[Data items]
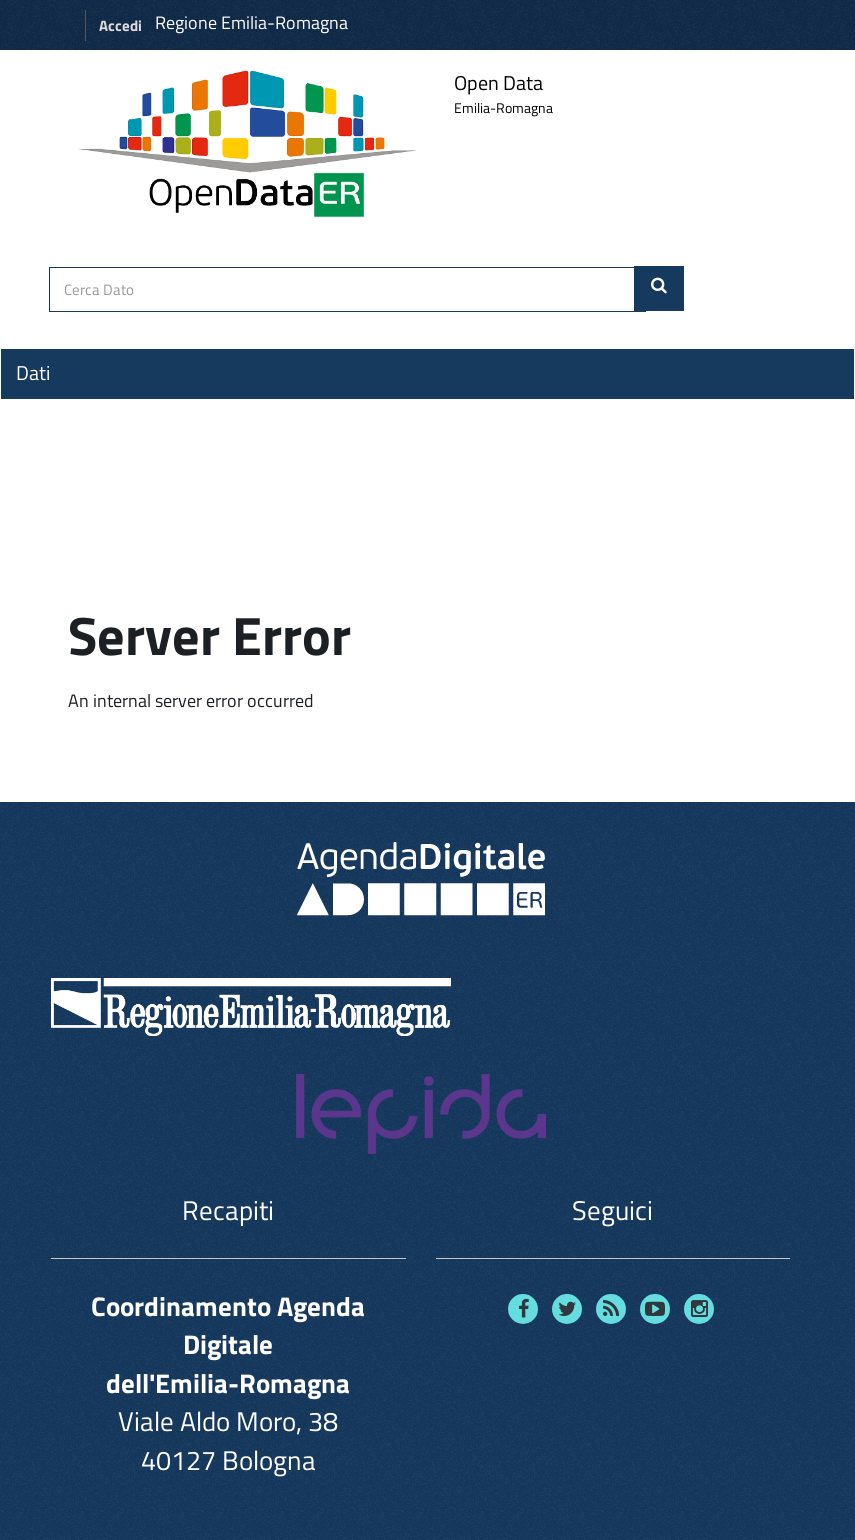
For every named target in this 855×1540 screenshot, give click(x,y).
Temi (36, 445)
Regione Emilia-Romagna (251, 22)
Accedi (120, 25)
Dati (33, 373)
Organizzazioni (77, 409)
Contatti (50, 521)
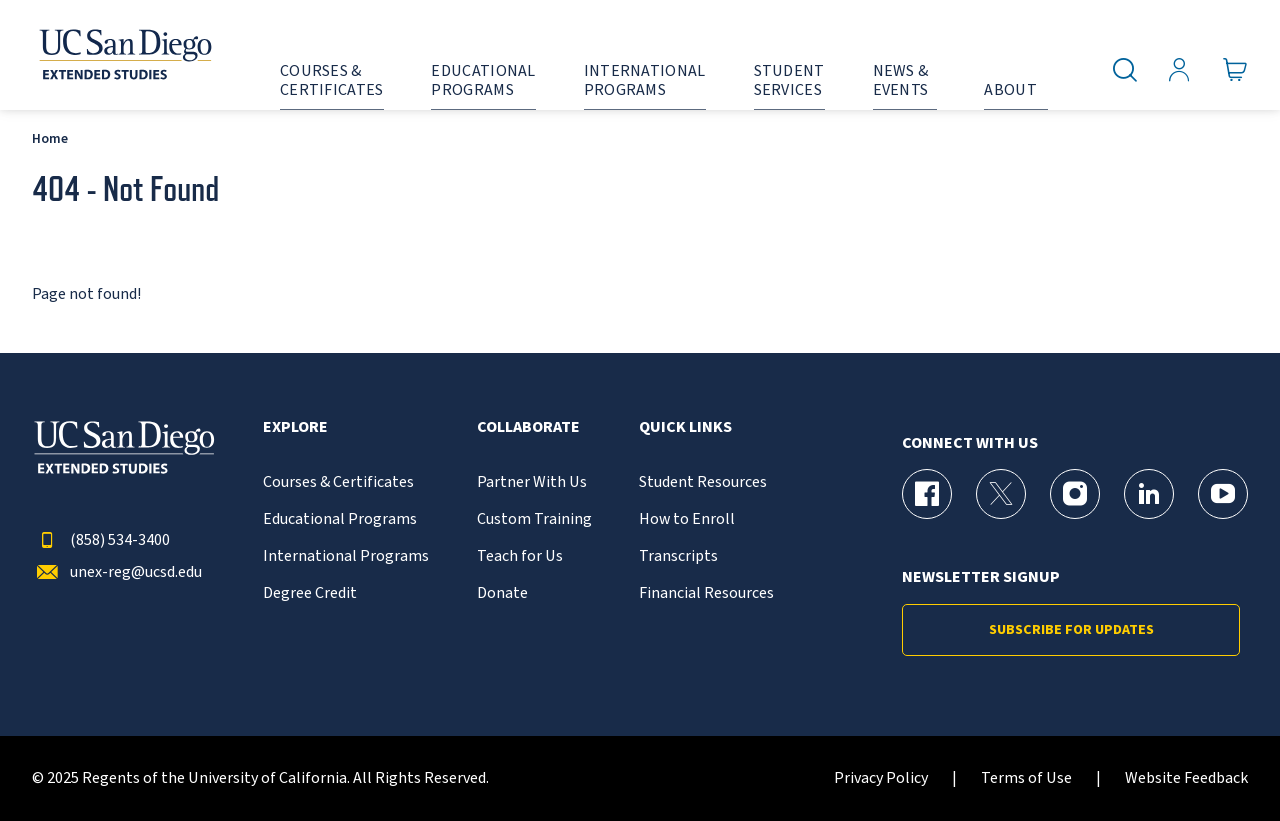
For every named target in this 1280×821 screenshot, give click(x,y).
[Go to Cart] (1235, 70)
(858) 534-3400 (101, 540)
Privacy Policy (881, 778)
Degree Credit (310, 593)
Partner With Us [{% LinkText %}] (532, 482)
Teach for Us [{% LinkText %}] (520, 556)
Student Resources (703, 482)
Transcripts (678, 556)
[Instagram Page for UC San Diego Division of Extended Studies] (1075, 494)
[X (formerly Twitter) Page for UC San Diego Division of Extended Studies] (1001, 494)
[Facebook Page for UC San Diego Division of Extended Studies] (927, 494)
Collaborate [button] (528, 427)
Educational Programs (340, 519)
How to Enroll (687, 519)
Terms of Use (1026, 778)
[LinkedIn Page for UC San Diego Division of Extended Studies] (1149, 494)
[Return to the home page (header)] (124, 55)
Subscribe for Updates (1071, 630)
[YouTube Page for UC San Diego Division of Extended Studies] (1223, 494)
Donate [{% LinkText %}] (502, 593)
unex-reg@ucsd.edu (117, 572)
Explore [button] (295, 427)
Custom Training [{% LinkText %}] (534, 519)
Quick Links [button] (685, 427)
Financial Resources (706, 593)
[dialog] (1220, 761)
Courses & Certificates (338, 482)
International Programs (346, 556)
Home (50, 138)
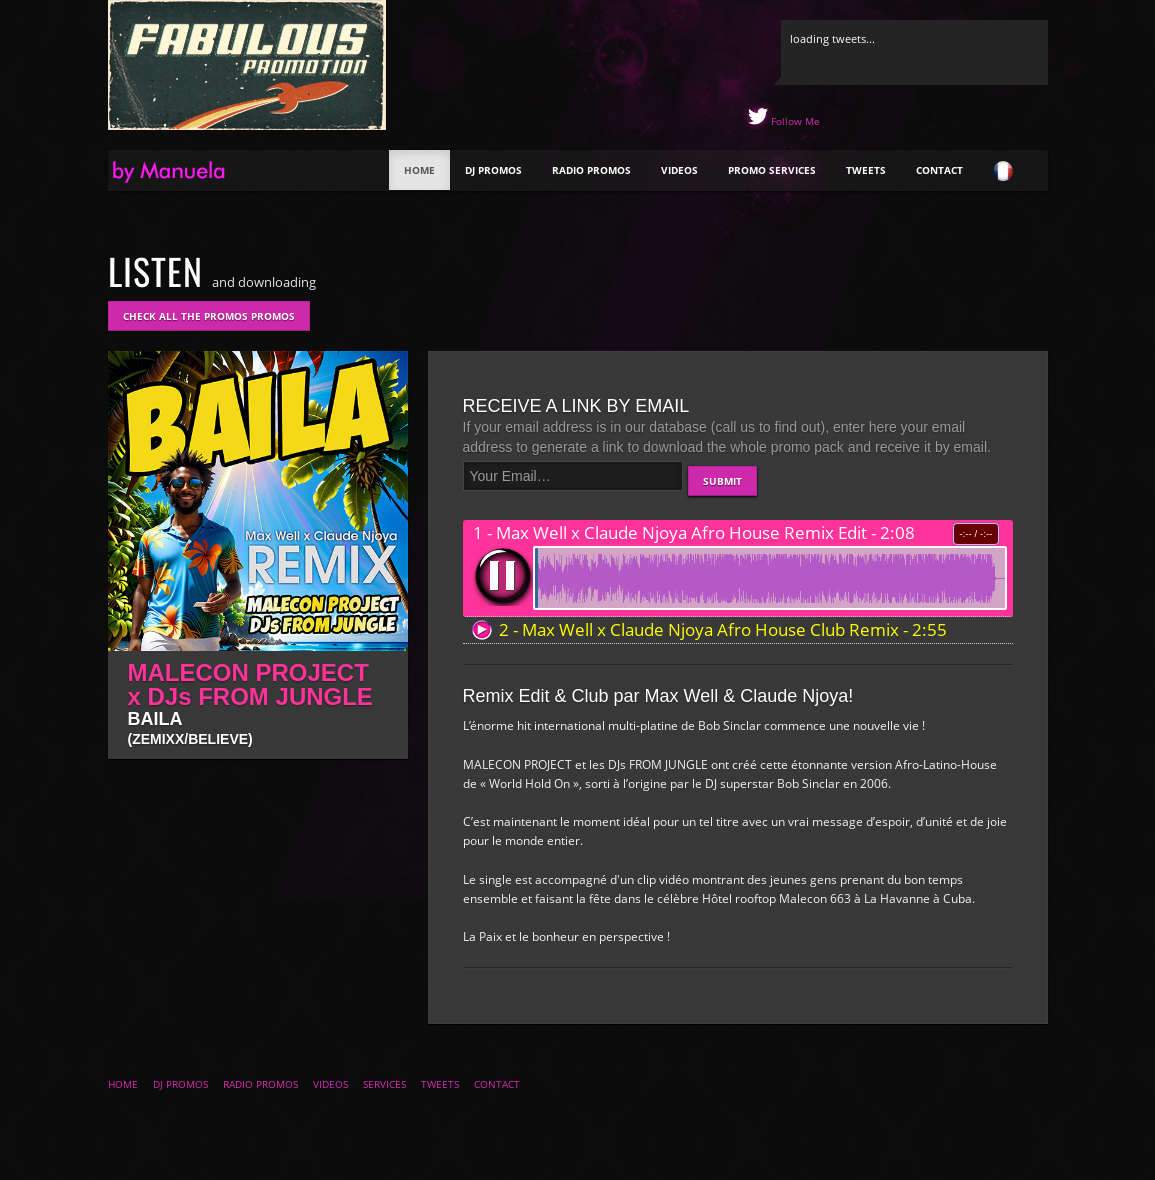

ASSIGNMENT | Although the records above contain pictures, the copy should hold only the lines from their start through the line containing "Transcripts (678, 556)", each exactly as written, and none of the pictures.

TASK OUTPUT |
For every named target in this 855×1540 screenshot, give click(x,y).
Temi (36, 445)
Regione Emilia-Romagna (251, 22)
Accedi (120, 25)
Dati (33, 373)
Organizzazioni (77, 409)
Contatti (50, 521)
For every named target in this 1280×821 screenshot, give click(x,y).
[Go to Cart] (1235, 70)
(858) 534-3400 (101, 540)
Privacy Policy (881, 778)
Degree Credit (310, 593)
Partner With Us [{% LinkText %}] (532, 482)
Teach for Us [{% LinkText %}] (520, 556)
Student Resources (703, 482)
Transcripts (678, 556)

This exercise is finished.